** Task description **
Please work out how many lines in the data below contain "overige", and reply with that number alone.

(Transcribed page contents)
..............................

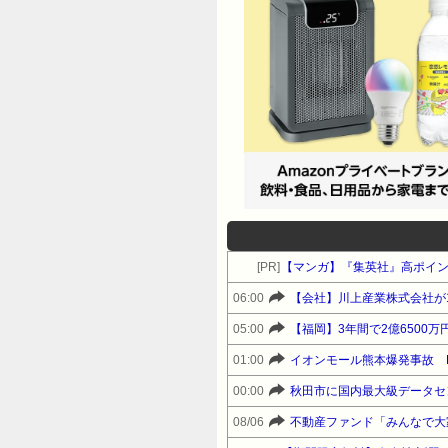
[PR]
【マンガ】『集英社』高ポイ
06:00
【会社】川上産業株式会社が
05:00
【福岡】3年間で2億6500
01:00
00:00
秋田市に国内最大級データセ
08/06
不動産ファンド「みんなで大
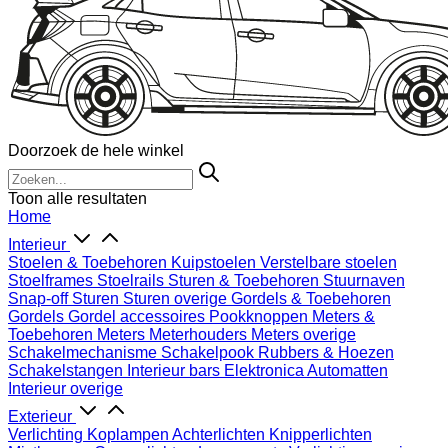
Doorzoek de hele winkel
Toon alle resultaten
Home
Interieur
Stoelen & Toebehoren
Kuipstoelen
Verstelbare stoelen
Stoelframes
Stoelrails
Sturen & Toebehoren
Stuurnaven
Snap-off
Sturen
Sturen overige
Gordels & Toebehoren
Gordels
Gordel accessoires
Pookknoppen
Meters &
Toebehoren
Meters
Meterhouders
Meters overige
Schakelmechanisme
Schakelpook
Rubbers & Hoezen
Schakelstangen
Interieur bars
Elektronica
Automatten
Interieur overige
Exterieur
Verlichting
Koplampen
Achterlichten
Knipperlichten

..............................

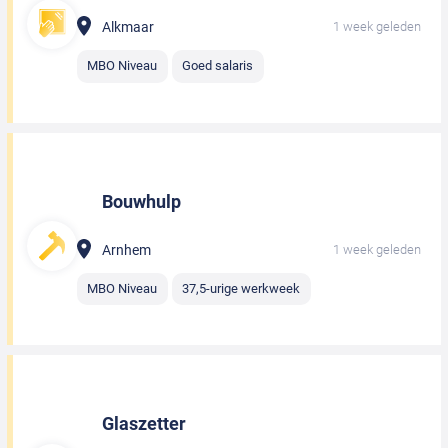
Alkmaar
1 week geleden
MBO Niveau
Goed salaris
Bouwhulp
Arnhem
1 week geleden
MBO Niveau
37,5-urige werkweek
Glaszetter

..............................

** Solved exercise **
3